"How's your classes bud?" Calls Races dad from the other side of the house. Race rolls his chair out the crack of the open door.
"It's good! I don't really understand this science." Race admits, "I've been working on it for an hour and I still can't classify this leaf."
"You'll get it squirt, you ain't stupid like the rest of them boys." His dad calls back. Race's mouth quirks and he gets back at it.
"The lines are vertical," he whispers, "the stem is light green, and the leaf is waxy."
He checks back at the taxonomy chart and it leads him... nowhere.
"Dammit" he whispers and rubs his face.
"If you want a break, I'm heading to the Red Rings to do some poker," Race pauses looking up at the clock.
"No sorry, I've gotta finish this and Math."
"That's fine, there's beer in the fridge." The door locked shut.
Race probably spent 10 more minutes on it, before groaning and walking into the living room. Beer cans and cigarette butts lined the dirty unkept carpet floor. The ceiling was full of popcorns that had been poorly smoothed down, two knife holes stabbed through the wall, the door was peeling and didn't shut completely so Race often had to put a chair on the handle when certain neighbors got home. He loved it, the house smelled, almost covered in slime, and was completely his and his dads.

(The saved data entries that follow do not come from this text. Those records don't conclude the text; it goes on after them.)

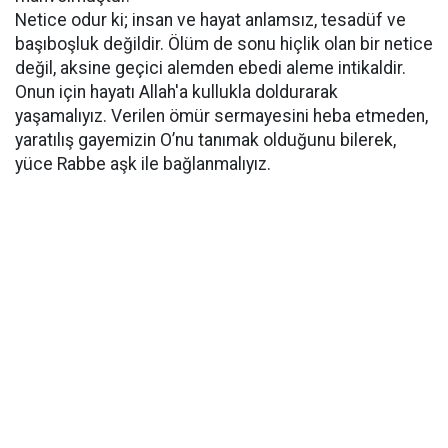
Netice odur ki; insan ve hayat anlamsız, tesadüf ve
başıboşluk değildir. Ölüm de sonu hiçlik olan bir netice
değil, aksine geçici alemden ebedi aleme intikaldir.
Onun için hayatı Allah'a kullukla doldurarak
yaşamalıyız. Verilen ömür sermayesini heba etmeden,
yaratılış gayemizin O’nu tanımak olduğunu bilerek,
yüce Rabbe aşk ile bağlanmalıyız.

True to his dads words, there was beer in the fridge. It's moist glass bottle was covered in a thin layer of dirt. Plus there was a sketchy build-up of slime on the top and the ice tray had a frozen cockroach he didn't want to touch.
The downside of the house was that it made noise, constantly. The air-conditioning was cheap and almost never stopped making sound, the people next door often were screaming and fighting, the fridge almost filled with white noise. Race hated it, he hated the way the heavy words clumped around his ears and filled his thoughts. Instead of nice clear thoughts it was a buzz, a thousand bees screaming in his head, tugging his brain, his ears, his thoughts. He couldn't sleep it out, couldn't think it out, and couldn't bang it out. He could hit his head on the wall, over and over and over again yet it would just continue to scream and scream.
It was filling his ears now, he shut his eyes tight and covered his ears. The sound now muffled, still bursting through the barricades.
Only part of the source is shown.